TryHackMe – Gatekeeper

This is my writeup for the TryHackMe “Gatekeeper” room at https://tryhackme.com/room/gatekeeper. Gatekeeper is a delightfully vague room requiring me only to submit a User flag and a Root flag. There is little description beyond mentioning a gate and fire twice. Sounds exciting! Let’s begin.

Note: since TryHackMe does not accept writeups for this room, I will be keeping in the spirit of learning and exploration and will keep this writeup similarly vague. It should be enough to guide you along if you’re familiar with the concepts, or show you what areas you need to learn more about to work through the room. Check out my other two buffer overflow writeups for Task 7 and Task 9 if you need more detail about the actual buffer overflow process itself.
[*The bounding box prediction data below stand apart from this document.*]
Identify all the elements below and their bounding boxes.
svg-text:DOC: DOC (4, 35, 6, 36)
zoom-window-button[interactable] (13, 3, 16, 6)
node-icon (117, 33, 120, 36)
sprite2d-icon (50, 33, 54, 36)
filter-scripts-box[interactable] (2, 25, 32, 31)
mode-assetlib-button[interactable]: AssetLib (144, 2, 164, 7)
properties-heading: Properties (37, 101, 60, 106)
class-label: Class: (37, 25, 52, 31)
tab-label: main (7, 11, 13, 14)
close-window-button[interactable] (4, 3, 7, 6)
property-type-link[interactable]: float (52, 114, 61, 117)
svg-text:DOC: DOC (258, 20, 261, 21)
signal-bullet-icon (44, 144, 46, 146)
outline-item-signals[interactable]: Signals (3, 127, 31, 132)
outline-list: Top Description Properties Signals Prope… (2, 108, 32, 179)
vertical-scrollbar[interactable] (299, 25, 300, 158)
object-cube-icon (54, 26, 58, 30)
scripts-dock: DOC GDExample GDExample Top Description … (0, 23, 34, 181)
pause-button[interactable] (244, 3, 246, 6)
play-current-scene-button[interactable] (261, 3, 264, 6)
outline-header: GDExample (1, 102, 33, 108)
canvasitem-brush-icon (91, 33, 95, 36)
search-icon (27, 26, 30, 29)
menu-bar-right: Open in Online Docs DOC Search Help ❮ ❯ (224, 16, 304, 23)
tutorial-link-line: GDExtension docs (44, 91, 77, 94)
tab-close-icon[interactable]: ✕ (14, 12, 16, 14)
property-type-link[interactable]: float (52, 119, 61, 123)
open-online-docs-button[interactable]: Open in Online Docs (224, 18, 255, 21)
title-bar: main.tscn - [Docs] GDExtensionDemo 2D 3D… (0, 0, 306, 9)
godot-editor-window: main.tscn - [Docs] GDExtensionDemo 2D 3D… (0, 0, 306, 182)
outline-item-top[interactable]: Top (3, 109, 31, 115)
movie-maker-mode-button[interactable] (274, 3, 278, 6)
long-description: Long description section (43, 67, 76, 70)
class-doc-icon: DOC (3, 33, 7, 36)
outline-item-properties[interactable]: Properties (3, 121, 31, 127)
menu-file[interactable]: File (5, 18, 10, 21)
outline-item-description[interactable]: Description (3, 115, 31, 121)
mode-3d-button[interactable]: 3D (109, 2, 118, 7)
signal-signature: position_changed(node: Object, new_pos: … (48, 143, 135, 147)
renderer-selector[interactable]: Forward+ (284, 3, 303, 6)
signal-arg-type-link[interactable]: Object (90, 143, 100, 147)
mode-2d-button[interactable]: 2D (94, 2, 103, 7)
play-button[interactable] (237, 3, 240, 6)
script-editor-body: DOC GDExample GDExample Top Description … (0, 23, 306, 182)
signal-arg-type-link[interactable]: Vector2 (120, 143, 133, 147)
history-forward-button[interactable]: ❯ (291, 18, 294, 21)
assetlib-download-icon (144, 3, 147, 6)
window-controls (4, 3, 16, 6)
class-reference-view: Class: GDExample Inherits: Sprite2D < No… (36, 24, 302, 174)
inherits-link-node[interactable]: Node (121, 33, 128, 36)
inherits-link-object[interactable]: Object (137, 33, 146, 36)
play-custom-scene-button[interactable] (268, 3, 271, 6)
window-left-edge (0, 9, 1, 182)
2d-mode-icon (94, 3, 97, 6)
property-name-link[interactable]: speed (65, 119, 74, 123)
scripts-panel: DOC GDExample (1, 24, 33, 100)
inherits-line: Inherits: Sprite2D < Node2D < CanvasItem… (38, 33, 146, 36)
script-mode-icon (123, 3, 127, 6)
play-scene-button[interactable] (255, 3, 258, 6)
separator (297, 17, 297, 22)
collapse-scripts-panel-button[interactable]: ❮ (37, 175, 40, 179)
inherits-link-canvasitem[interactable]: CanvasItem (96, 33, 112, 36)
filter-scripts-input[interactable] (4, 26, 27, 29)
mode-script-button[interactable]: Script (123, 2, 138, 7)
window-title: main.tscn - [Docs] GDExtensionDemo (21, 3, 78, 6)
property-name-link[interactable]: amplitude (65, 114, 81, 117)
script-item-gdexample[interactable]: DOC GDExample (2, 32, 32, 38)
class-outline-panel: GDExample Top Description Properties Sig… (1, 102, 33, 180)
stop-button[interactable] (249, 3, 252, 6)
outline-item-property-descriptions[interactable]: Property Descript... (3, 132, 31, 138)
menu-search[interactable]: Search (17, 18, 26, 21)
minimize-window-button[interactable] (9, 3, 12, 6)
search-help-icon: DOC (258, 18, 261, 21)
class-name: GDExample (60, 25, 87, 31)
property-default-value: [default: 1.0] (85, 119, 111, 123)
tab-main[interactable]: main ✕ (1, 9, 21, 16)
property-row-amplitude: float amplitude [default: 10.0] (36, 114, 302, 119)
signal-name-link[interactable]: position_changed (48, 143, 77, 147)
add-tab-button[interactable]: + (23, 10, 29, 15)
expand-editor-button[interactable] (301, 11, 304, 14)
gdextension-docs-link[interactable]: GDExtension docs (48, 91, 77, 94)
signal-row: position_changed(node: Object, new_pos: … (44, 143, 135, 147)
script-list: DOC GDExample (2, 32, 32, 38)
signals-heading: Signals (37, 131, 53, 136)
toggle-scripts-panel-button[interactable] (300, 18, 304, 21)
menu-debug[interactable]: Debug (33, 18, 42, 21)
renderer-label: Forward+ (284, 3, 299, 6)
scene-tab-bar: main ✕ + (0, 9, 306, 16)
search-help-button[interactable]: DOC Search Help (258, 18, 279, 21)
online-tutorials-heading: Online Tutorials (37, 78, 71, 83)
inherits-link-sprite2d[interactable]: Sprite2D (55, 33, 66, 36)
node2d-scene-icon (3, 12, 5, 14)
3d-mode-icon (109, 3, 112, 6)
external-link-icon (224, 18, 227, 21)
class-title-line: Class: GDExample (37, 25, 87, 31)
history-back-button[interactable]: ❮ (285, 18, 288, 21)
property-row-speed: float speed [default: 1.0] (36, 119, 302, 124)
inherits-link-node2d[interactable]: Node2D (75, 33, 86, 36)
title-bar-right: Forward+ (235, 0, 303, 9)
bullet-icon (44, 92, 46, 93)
Booting the machine and running the initial nmap scan, I see it’s a Windows machine (NetBIOS, SMB, and RDP ports open) plus an interesting service on 31337 called Elite by nmap. Examining the service fingerprint and a quick netcat session to the port, it appears to be some sort of service which echoes input back to the terminal.

From this initial assessment, I see two possible attack vectors:

  • Brute force SMB credentials. Nmap reports a “gatekeeper” username which is likely a Windows user, so the credentials would work for RDP as well.
  • Buffer overflow the application. It appears to be poorly written. Let’s take this approach so we don’t have to deal with potential account lockouts on SMB/RDP.

From enumerating the shares with the nmap script smb-enum-shares, I find a \Users share with read access to the Guest user. That looks promising. Diving deeper, I used smbmap to find what files I can read and found a gatekeeper.exe file in the share.

smbmap -u guest -p '' -d . -H 10.10.223.67 -r Users/Share --depth 1 --no-banner -q

I downloaded the gatekeeper.exe file, copied it to my Windows VM, and got it loaded into Immunity Debugger.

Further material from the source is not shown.